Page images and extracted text
Content starts

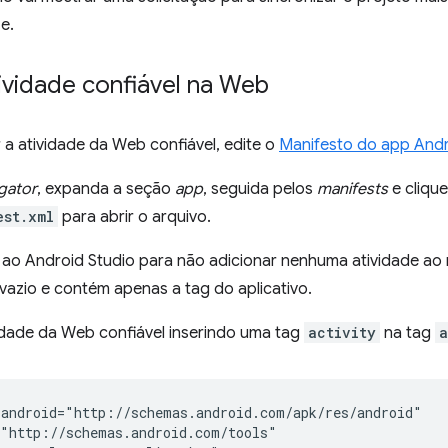
e.
atividade confiável na Web
 a atividade da Web confiável, edite o
Manifesto do app And
gator
, expanda a seção
app
, seguida pelos
manifests
e cliqu
est.xml
para abrir o arquivo.
o Android Studio para não adicionar nenhuma atividade ao n
vazio e contém apenas a tag do aplicativo.
vidade da Web confiável inserindo uma tag
activity
na tag
a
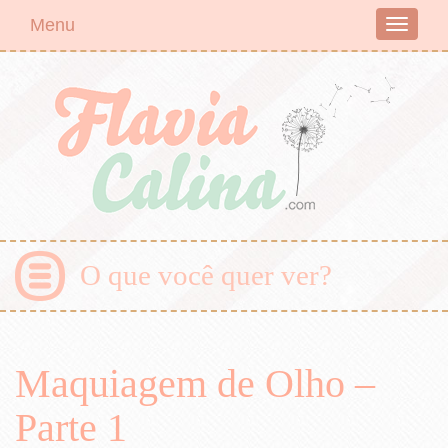
Menu
Toggle
navigati
O que você quer ver?
Maquiagem de Olho –
Parte 1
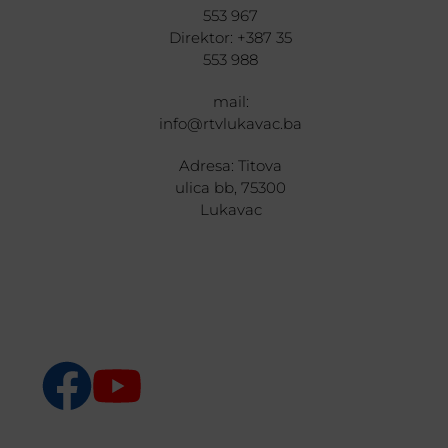
553 967
Direktor: +387 35
553 988
mail:
info@rtvlukavac.ba
Adresa: Titova
ulica bb, 75300
Lukavac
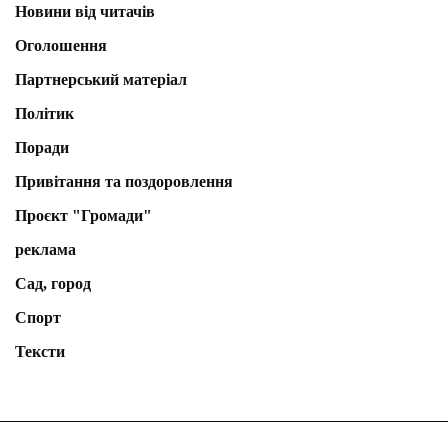
Новини від читачів
Оголошення
Партнерський матеріал
Політик
Поради
Привітання та поздоровлення
Проєкт "Громади"
реклама
Сад, город
Спорт
Тексти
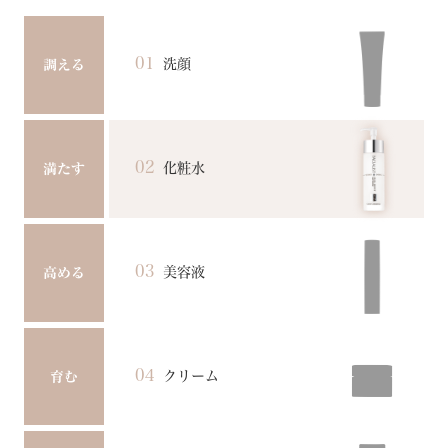
01
洗顔
調える
02
化粧水
満たす
03
美容液
高める
04
クリーム
育む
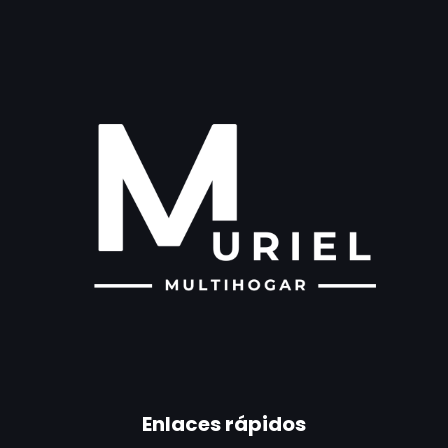
Enlaces rápidos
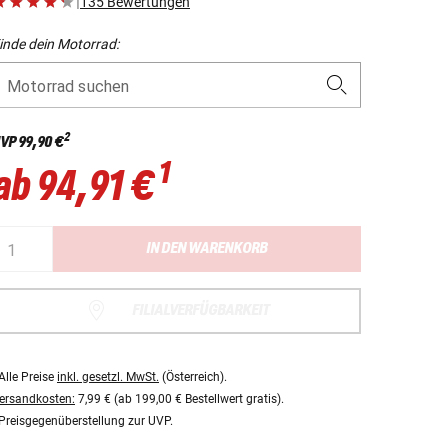
|
135 Bewertungen
inde dein Motorrad:
Motorrad suchen
2
VP
99,90 €
1
ab
94,91 €
IN DEN WARENKORB
FILIALVERFÜGBARKEIT
Alle Preise
inkl. gesetzl. MwSt.
(Österreich).
ersandkosten:
7,99 € (ab 199,00 € Bestellwert gratis).
Preisgegenüberstellung zur UVP.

Content ends

◆ Goal of the exercise: Any picture found in the data is to be skipped while the rest is copied exactly.

◆ Solution to the problem:
e.
atividade confiável na Web
 a atividade da Web confiável, edite o
Manifesto do app And
gator
, expanda a seção
app
, seguida pelos
manifests
e cliqu
est.xml
para abrir o arquivo.
o Android Studio para não adicionar nenhuma atividade ao n
vazio e contém apenas a tag do aplicativo.
vidade da Web confiável inserindo uma tag
activity
na tag
a
Menu
Toggle
navigati
O que você quer ver?
Maquiagem de Olho –
Parte 1
553 967
Direktor: +387 35
553 988
mail:
info@rtvlukavac.ba
Adresa: Titova
ulica bb, 75300
Lukavac
Новини від читачів
Оголошення
Партнерський матеріал
Політик
Поради
Привітання та поздоровлення
Проєкт "Громади"
реклама
Сад, город
Спорт
Тексти
01
洗顔
調える
02
化粧水
満たす
03
美容液
高める
04
クリーム
育む
Enlaces rápidos
|
135 Bewertungen
inde dein Motorrad:
Motorrad suchen
2
VP
99,90 €
1
ab
94,91 €
IN DEN WARENKORB
FILIALVERFÜGBARKEIT
Alle Preise
inkl. gesetzl. MwSt.
(Österreich).
ersandkosten:
7,99 € (ab 199,00 € Bestellwert gratis).
Preisgegenüberstellung zur UVP.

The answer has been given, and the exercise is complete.